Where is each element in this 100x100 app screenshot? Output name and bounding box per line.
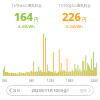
button[interactable]: 前日: [6, 85, 94, 96]
button[interactable]: 前日: [9, 88, 20, 93]
staticText: 164: [14, 9, 33, 24]
staticText: 226: [62, 9, 81, 24]
button[interactable]: 11/9(木)の電気料金: [2, 3, 50, 29]
staticText: 6.20kWh: [66, 24, 83, 29]
staticText: 18時: [60, 78, 79, 83]
staticText: 11/9(木)の電気料金: [11, 3, 42, 8]
staticText: 11/10(金)の電気料金: [58, 3, 91, 8]
staticText: 6時: [22, 78, 41, 83]
staticText: 24時: [79, 78, 98, 83]
button[interactable]: 11/10(金)の電気料金: [50, 3, 98, 29]
staticText: 前日: [13, 89, 20, 93]
staticText: 12時: [41, 78, 60, 83]
staticText: 円: [82, 17, 87, 23]
staticText: 4.40kWh: [18, 24, 35, 29]
staticText: 0時: [2, 78, 22, 83]
staticText: 翌日: [80, 89, 87, 93]
button[interactable]: 翌日: [80, 88, 91, 93]
staticText: 円: [34, 17, 39, 23]
staticText: 2023年11月10日(金): [20, 88, 80, 93]
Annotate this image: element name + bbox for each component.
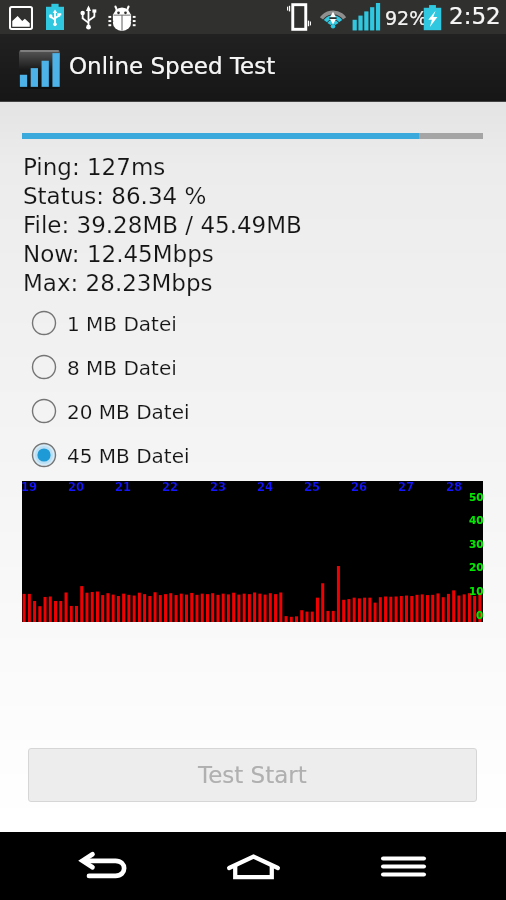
staticText: 28 xyxy=(446,480,463,493)
staticText: 1 MB Datei xyxy=(67,312,177,335)
button[interactable]: Back xyxy=(69,832,138,900)
staticText: 26 xyxy=(351,480,368,493)
staticText: 20 MB Datei xyxy=(67,400,190,423)
staticText: 27 xyxy=(398,480,415,493)
staticText: Online Speed Test xyxy=(69,53,276,80)
staticText: Max: 28.23Mbps xyxy=(23,270,213,297)
staticText: 10 xyxy=(469,585,484,597)
button[interactable]: 8 MB Datei xyxy=(0,345,506,389)
button[interactable]: Home xyxy=(219,832,288,900)
staticText: 45 MB Datei xyxy=(67,444,190,467)
staticText: 0 xyxy=(476,609,484,621)
staticText: 40 xyxy=(469,514,484,526)
button[interactable]: Test Start xyxy=(28,748,477,802)
staticText: 20 xyxy=(68,480,85,493)
staticText: 23 xyxy=(210,480,227,493)
staticText: 24 xyxy=(257,480,274,493)
staticText: 22 xyxy=(162,480,179,493)
staticText: 20 xyxy=(469,561,484,573)
staticText: Test Start xyxy=(198,762,307,789)
button[interactable]: Recent apps xyxy=(369,832,438,900)
staticText: Status: 86.34 % xyxy=(23,183,207,210)
button[interactable]: 1 MB Datei xyxy=(0,301,506,345)
button[interactable]: 45 MB Datei xyxy=(0,433,506,477)
staticText: Ping: 127ms xyxy=(23,154,166,181)
staticText: 92% xyxy=(385,7,428,29)
staticText: 2:52 xyxy=(449,3,501,30)
staticText: Now: 12.45Mbps xyxy=(23,241,214,268)
staticText: 8 MB Datei xyxy=(67,356,177,379)
staticText: 30 xyxy=(469,538,484,550)
staticText: 19 xyxy=(21,480,38,493)
staticText: 50 xyxy=(469,491,484,503)
button[interactable]: 20 MB Datei xyxy=(0,389,506,433)
staticText: 25 xyxy=(304,480,321,493)
staticText: File: 39.28MB / 45.49MB xyxy=(23,212,302,239)
staticText: 21 xyxy=(115,480,132,493)
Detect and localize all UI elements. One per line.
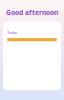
staticText: Good afternoon xyxy=(6,8,58,17)
staticText: Today xyxy=(7,30,17,35)
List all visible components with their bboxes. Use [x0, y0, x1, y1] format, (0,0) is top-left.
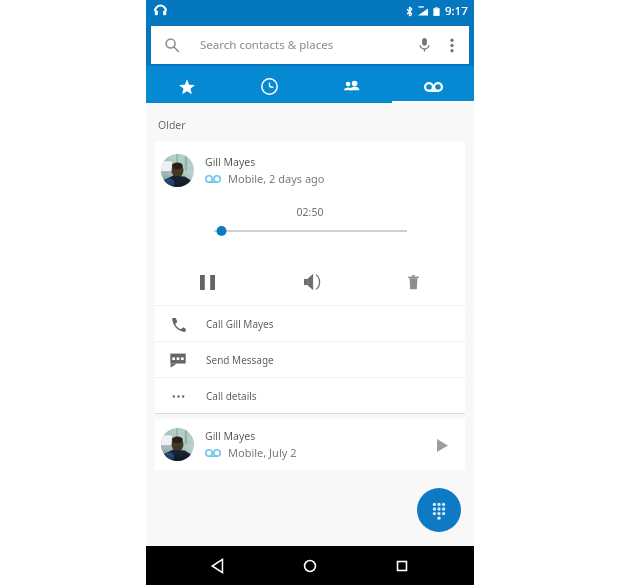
staticText: Gill Mayes: [205, 429, 256, 443]
button[interactable]: Pause: [155, 267, 259, 297]
button[interactable]: Voice search: [412, 30, 436, 60]
button[interactable]: Contacts: [310, 66, 392, 103]
button[interactable]: Speaker: [259, 267, 362, 297]
staticText: Older: [158, 118, 186, 132]
button[interactable]: Call details: [155, 378, 465, 413]
staticText: Call Gill Mayes: [206, 317, 274, 331]
button[interactable]: Call Gill Mayes: [155, 306, 465, 341]
staticText: Send Message: [206, 353, 274, 367]
button[interactable]: Send Message: [155, 342, 465, 377]
button[interactable]: Open dialpad: [417, 488, 461, 532]
button[interactable]: Recent apps: [386, 550, 418, 582]
staticText: Mobile, July 2: [228, 445, 297, 460]
button[interactable]: Gill Mayes: [155, 419, 465, 470]
staticText: Gill Mayes: [205, 155, 256, 169]
button[interactable]: Gill Mayes: [155, 142, 465, 198]
button[interactable]: Back: [202, 550, 234, 582]
staticText: Call details: [206, 389, 257, 403]
button[interactable]: Favorites: [146, 66, 228, 103]
button[interactable]: Play voicemail: [425, 428, 459, 462]
staticText: Mobile, 2 days ago: [228, 171, 325, 186]
staticText: 02:50: [155, 205, 465, 219]
button[interactable]: Recents: [228, 66, 310, 103]
button[interactable]: Delete: [362, 267, 465, 297]
staticText: Search contacts & places: [200, 37, 334, 53]
button[interactable]: More options: [442, 30, 462, 60]
button[interactable]: Search contacts & places: [151, 26, 469, 64]
button[interactable]: Home: [294, 550, 326, 582]
staticText: 9:17: [445, 3, 468, 19]
button[interactable]: Voicemail: [392, 66, 474, 103]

TASK DESCRIPTION :: How many lines of the listing include the string "this"? Give only the number.

FINAL ANSWER :: 2